¿A qué profesión quieren dedicarse los niños? Imagino que ahora, bien adiestrados por los pragmáticos progenitores, asegurarían que a ser influencers, a las empresas tecnológicas, a banqueros modernos, e incluso los más listos a la política, lo más seguro si no te comportas como un retrasado mental, si eres fiel a las consignas. También pueden dedicarse a la publicidad. Su esencia y su desarrollo siempre fue repugnante, pero ahora más, con el discurso grimoso y melifluo que impone el signo de los tiempos.

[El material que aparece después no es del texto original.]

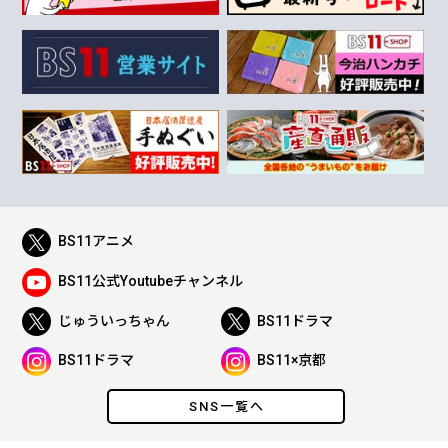
BS11アニメ
BS11公式Youtubeチャンネル
じゅういっちゃん
BS11ドラマ
BS11ドラマ
BS11×京都
SNS一覧へ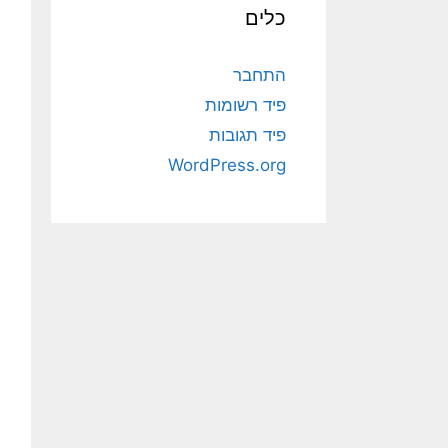
כלים
התחבר
פיד רשומות
פיד תגובות
WordPress.org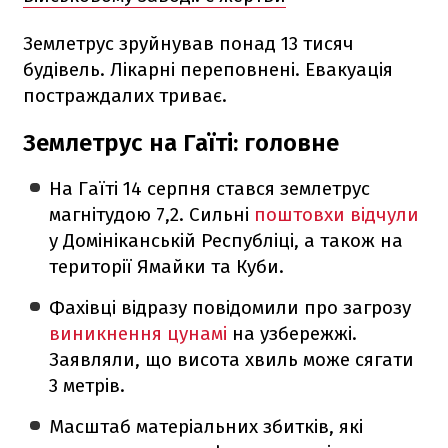
Землетрус зруйнував понад 13 тисяч
будівель. Лікарні переповнені. Евакуація
постраждалих триває.
Землетрус на Гаїті: головне
На Гаїті 14 серпня стався землетрус
магнітудою 7,2. Сильні
поштовхи відчули
у Домініканській Республіці, а також на
території Ямайки та Куби.
Фахівці відразу повідомили про загрозу
виникнення цунамі
на узбережжі.
Заявляли, що висота хвиль може сягати
3 метрів.
Масштаб матеріальних збитків, які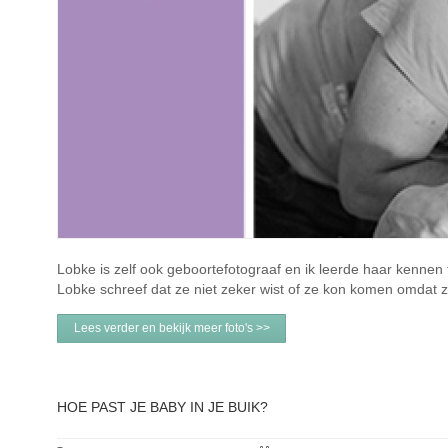
Lobke is zelf ook geboortefotograaf en ik leerde haar kenn
Lobke schreef dat ze niet zeker wist of ze kon komen omdat z
Lees verder en bekijk meer foto's >>
HOE PAST JE BABY IN JE BUIK?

Cabrera Infante, en un libro memorable, se titula Un oficio del siglo XX, preguntaba sobre las aficiones de los niños, sobre aquello con lo que pretendían construir su futuro. Imaginaba que gran parte de ellos querrían ser bomberos, astronautas, bandidos, policías, indios, soldados. Pero a ninguno se le ocurriría esa cosa tan surrealista de ser crítico de cine. De acuerdo, jamás lo pensé, me pilló de rebote esa profesión tan abstracta, pero me permitió vivir muy bien hablando de lo que más me gustaba, de las buenas películas.

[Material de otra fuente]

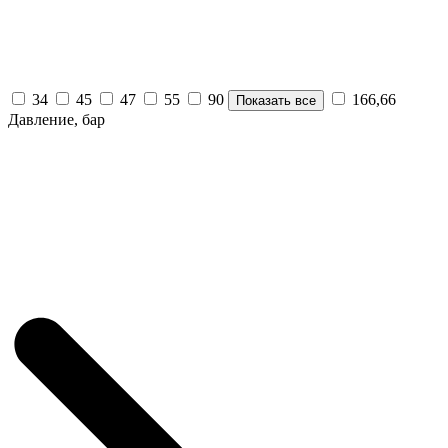
34
45
47
55
90
166,66
Показать все
Давление, бар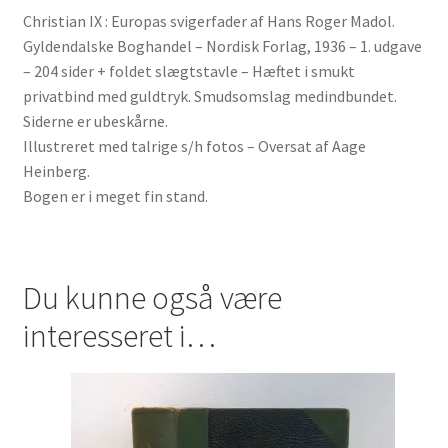
Christian IX : Europas svigerfader af Hans Roger Madol.
Gyldendalske Boghandel – Nordisk Forlag, 1936 – 1. udgave
– 204 sider + foldet slægtstavle – Hæftet i smukt
privatbind med guldtryk. Smudsomslag medindbundet.
Siderne er ubeskårne.
Illustreret med talrige s/h fotos – Oversat af Aage
Heinberg.
Bogen er i meget fin stand.
Du kunne også være
interesseret i…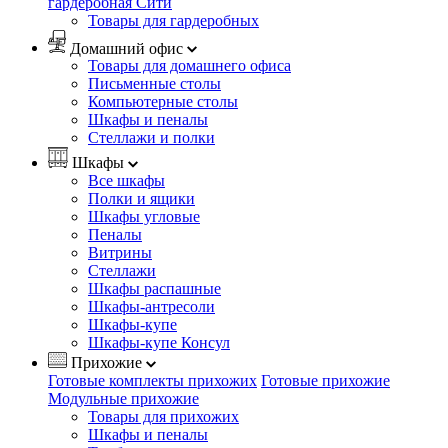
гардеробная Сити
Товары для гардеробных
Домашний офис
Товары для домашнего офиса
Письменные столы
Компьютерные столы
Шкафы и пеналы
Стеллажи и полки
Шкафы
Все шкафы
Полки и ящики
Шкафы угловые
Пеналы
Витрины
Стеллажи
Шкафы распашные
Шкафы-антресоли
Шкафы-купе
Шкафы-купе Консул
Прихожие
Готовые комплекты прихожих
Готовые прихожие
Модульные прихожие
Товары для прихожих
Шкафы и пеналы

Después me propusieron ser crítico de televisión, o sea, el pretexto para hablar de lo que te saliera del cerebro, del corazón o de los genitales. Porque en la televisión ocurría de todo.

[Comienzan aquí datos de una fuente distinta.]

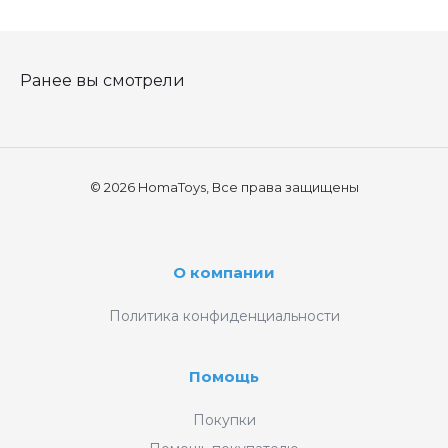
Ранее вы смотрели
© 2026 HomaToys, Все права защищены
О компании
Политика конфиденциальности
Помощь
Покупки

Ahora descubro que hay una profesión en alza. Debe de ser un chollo trabajar como guionista, intérprete, ideólogo o ejecutivo, o publicista de las infinitas series de televisión. Da igual que sean mediocres, rutinarias, previsibles o apestosas. El público se alimenta, se distrae, se conforma o se deleita con ese espectáculo para ahuyentar a la nada. Pero casi todo es rutina, fórmulas previsibles, repetición histérica, la nada. Que los dioses me bendigan y me concedan el definitivo descanso mientras duermo si lo único que me espera son las series, los informativos, los realities que llenan la pantalla.